• **Items from a dataset**:
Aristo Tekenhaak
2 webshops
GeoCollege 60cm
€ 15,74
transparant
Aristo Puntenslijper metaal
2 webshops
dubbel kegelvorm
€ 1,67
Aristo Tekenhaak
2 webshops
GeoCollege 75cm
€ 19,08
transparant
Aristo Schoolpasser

• **EXERCISE DETAILS**: Show each line in the entries that holds the string "Aristo".

• **TASK RESULT**:
Aristo Tekenhaak
Aristo Puntenslijper metaal
Aristo Tekenhaak
Aristo Schoolpasser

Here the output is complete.